## What the task asks
When you transcribe the entries, reproduce every character and exclude the images.

## Data provided

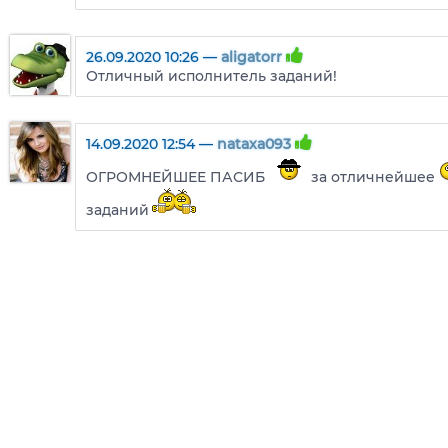
26.09.2020 10:26 —
aligatorr
Отличный исполнитель заданий!
14.09.2020 12:54 —
nataxa093
ОГРОМНЕЙШЕЕ ПАСИБ
за отличнейшее
заданий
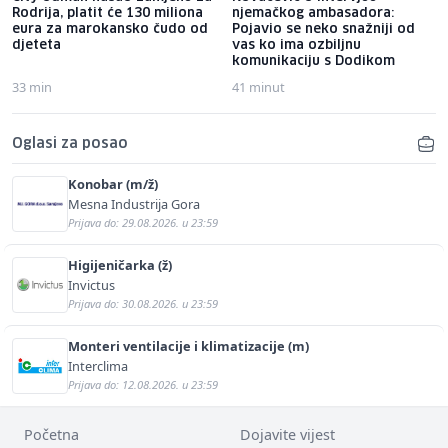
Rodrija, platit će 130 miliona
njemačkog ambasadora:
eura za marokansko čudo od
Pojavio se neko snažniji od
djeteta
vas ko ima ozbiljnu
komunikaciju s Dodikom
33 min
41 minut
Oglasi za posao
Konobar (m/ž)
Mesna Industrija Gora
Prijava do: 29.08.2026. u 23:59
Higijeničarka (ž)
Invictus
Prijava do: 30.08.2026. u 23:59
Monteri ventilacije i klimatizacije (m)
Interclima
Prijava do: 12.08.2026. u 23:59
Početna
Dojavite vijest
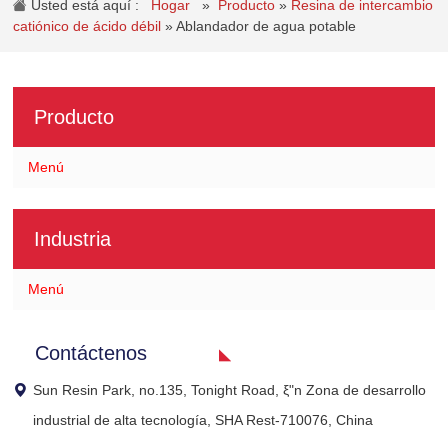
Usted está aquí :
Hogar
»
Producto
»
Resina de intercambio
catiónico de ácido débil
»
Ablandador de agua potable
Producto
Menú
Industria
Menú
Contáctenos
Sun Resin Park, no.135, Tonight Road, ξ"n Zona de desarrollo
industrial de alta tecnología, SHA Rest-710076, China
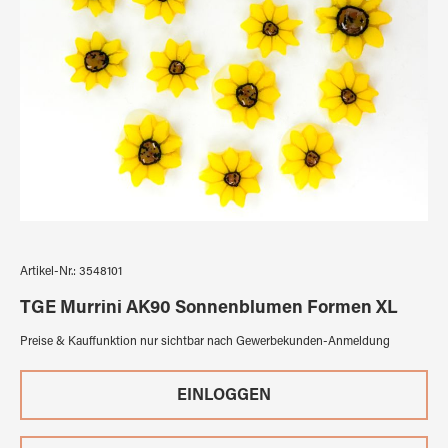
Artikel-Nr.:
3548101
TGE Murrini AK90 Sonnenblumen Formen XL
Preise & Kauffunktion nur sichtbar nach Gewerbekunden-Anmeldung
EINLOGGEN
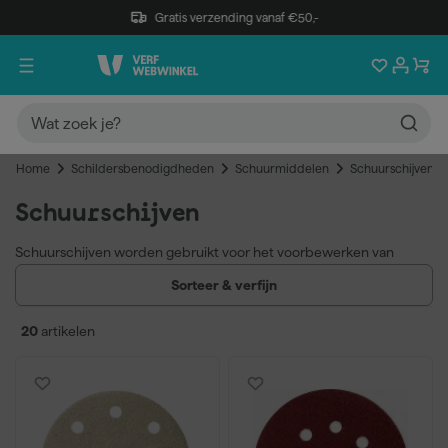
Gratis verzending vanaf €50,-
Home
Schildersbenodigdheden
Schuurmiddelen
Schuurschijven
Schuurschijven
Schuurschijven worden gebruikt voor het voorbewerken van
ondergronden en het tussentijds schuren van verflagen bij
Sorteer & verfijn
schilderwerk. Ze zijn verkrijgbaar in meerdere maten en
korrelgroottes en geschikt voor hout, metaal en beton.
20
artikelen
Geschikt voor hout, metaal en beton
Maten: 125mm, 150mm en 225mm
Verschillende korrelgroottes
Geschikt voor haakse slijper, slijptol en boormachine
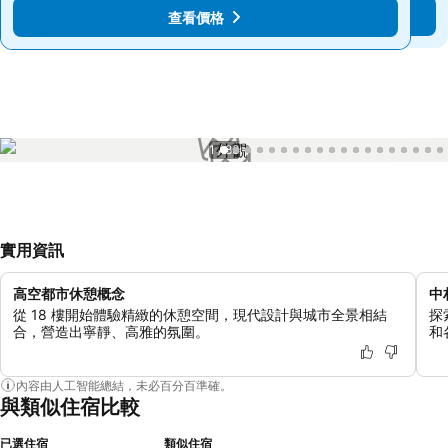
至
至
查看價格
查看價格
$664
$664
1 / 83
實用資訊
高空都市休憩概念
中
從 18 樓開始體驗精緻的休憩空間，現代設計與城市全景相結
探
合，營造出寧靜、高雅的氛圍。
和
內容由人工智能總結，未必百分百準確。
與類似住宿比較
已選住宿
類似住宿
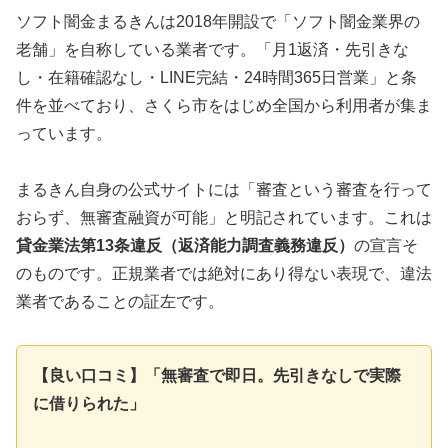
ソフト闇金まるきんは2018年開設で「ソフト闇金業界の
老舗」を自称している業者です。「月1返済・先引きな
し・在籍確認なし・LINE完結・24時間365日営業」と条
件を並べており、さくら市をはじめ全国から利用者が集ま
っています。
まるきん自身の公式サイトには「審査という審査を行って
おらず、無審査融資が可能」と明記されています。これは
貸金業法第13条違反（返済能力調査義務違反）
の宣言そ
のものです。正規業者では絶対にあり得ない表現で、違法
業者であることの証左です。
【良い口コミ】「無審査で即日。先引きなしで実際
に借りられた」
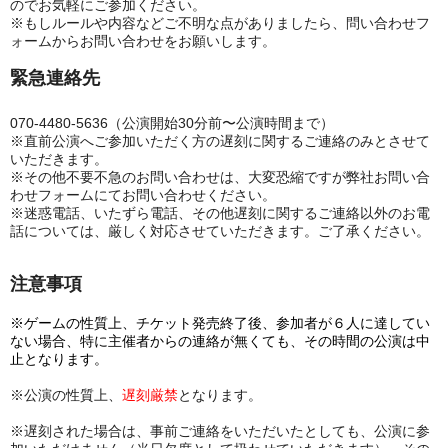
のでお気軽にご参加ください。
※もしルールや内容などご不明な点がありましたら、問い合わせフ
ォームからお問い合わせをお願いします。
緊急連絡先
070-4480-5636（
公演開始30分前〜公演時間まで）
※直前公演へご
参加いただく方の遅刻に関するご連絡のみとさせて
いただきます。
※その他不要不急のお問い合わせは、大変恐縮ですが弊社お問い合
わせフォームにてお問い合わせください。
※迷惑電話、いたずら電話、その他遅刻に関するご連絡以外のお電
話については、厳しく対応させていただきます。ご了承ください。
注意事項
※
ゲームの性質上、
チケット発売終了後
、参加者が６人に達してい
ない場合
、特に主催者からの連絡が無くても、その時間の公演は中
止となります
。
※公演の性質上、
遅刻厳禁
となります。
※遅刻された場合は、事前ご連絡をいただいたとしても、公演に参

## Exercise response
26.09.2020 10:26 —
aligatorr
Отличный исполнитель заданий!
14.09.2020 12:54 —
nataxa093
ОГРОМНЕЙШЕЕ ПАСИБ
за отличнейшее
заданий
Rodrija, platit će 130 miliona
njemačkog ambasadora:
eura za marokansko čudo od
Pojavio se neko snažniji od
djeteta
vas ko ima ozbiljnu
komunikaciju s Dodikom
33 min
41 minut
Oglasi za posao
Konobar (m/ž)
Mesna Industrija Gora
Prijava do: 29.08.2026. u 23:59
Higijeničarka (ž)
Invictus
Prijava do: 30.08.2026. u 23:59
Monteri ventilacije i klimatizacije (m)
Interclima
Prijava do: 12.08.2026. u 23:59
Početna
Dojavite vijest
Usted está aquí :
Hogar
»
Producto
»
Resina de intercambio
catiónico de ácido débil
»
Ablandador de agua potable
Producto
Menú
Industria
Menú
Contáctenos
Sun Resin Park, no.135, Tonight Road, ξ"n Zona de desarrollo
industrial de alta tecnología, SHA Rest-710076, China
Artikel-Nr.:
3548101
TGE Murrini AK90 Sonnenblumen Formen XL
Preise & Kauffunktion nur sichtbar nach Gewerbekunden-Anmeldung
EINLOGGEN
Gratis verzending vanaf €50,-
Home
Schildersbenodigdheden
Schuurmiddelen
Schuurschijven
Schuurschijven
Schuurschijven worden gebruikt voor het voorbewerken van
ondergronden en het tussentijds schuren van verflagen bij
Sorteer & verfijn
schilderwerk. Ze zijn verkrijgbaar in meerdere maten en
korrelgroottes en geschikt voor hout, metaal en beton.
20
artikelen
Geschikt voor hout, metaal en beton
Maten: 125mm, 150mm en 225mm
Verschillende korrelgroottes
Geschikt voor haakse slijper, slijptol en boormachine
至
至
查看價格
查看價格
$664
$664
1 / 83
實用資訊
高空都市休憩概念
中
從 18 樓開始體驗精緻的休憩空間，現代設計與城市全景相結
探
合，營造出寧靜、高雅的氛圍。
和
內容由人工智能總結，未必百分百準確。
與類似住宿比較
已選住宿
類似住宿
ソフト闇金まるきんは2018年開設で「ソフト闇金業界の
老舗」を自称している業者です。「月1返済・先引きな
し・在籍確認なし・LINE完結・24時間365日営業」と条
件を並べており、さくら市をはじめ全国から利用者が集ま
っています。
まるきん自身の公式サイトには「審査という審査を行って
おらず、無審査融資が可能」と明記されています。これは
貸金業法第13条違反（返済能力調査義務違反）
の宣言そ
のものです。正規業者では絶対にあり得ない表現で、違法
業者であることの証左です。
【良い口コミ】「無審査で即日。先引きなしで実際
に借りられた」
のでお気軽にご参加ください。
※もしルールや内容などご不明な点がありましたら、問い合わせフ
ォームからお問い合わせをお願いします。
緊急連絡先
070-4480-5636（
公演開始30分前〜公演時間まで）
※直前公演へご
参加いただく方の遅刻に関するご連絡のみとさせて
いただきます。
※その他不要不急のお問い合わせは、大変恐縮ですが弊社お問い合
わせフォームにてお問い合わせください。
※迷惑電話、いたずら電話、その他遅刻に関するご連絡以外のお電
話については、厳しく対応させていただきます。ご了承ください。
注意事項
※
ゲームの性質上、
チケット発売終了後
、参加者が６人に達してい
ない場合
、特に主催者からの連絡が無くても、その時間の公演は中
止となります
。
※公演の性質上、
遅刻厳禁
となります。
※遅刻された場合は、事前ご連絡をいただいたとしても、公演に参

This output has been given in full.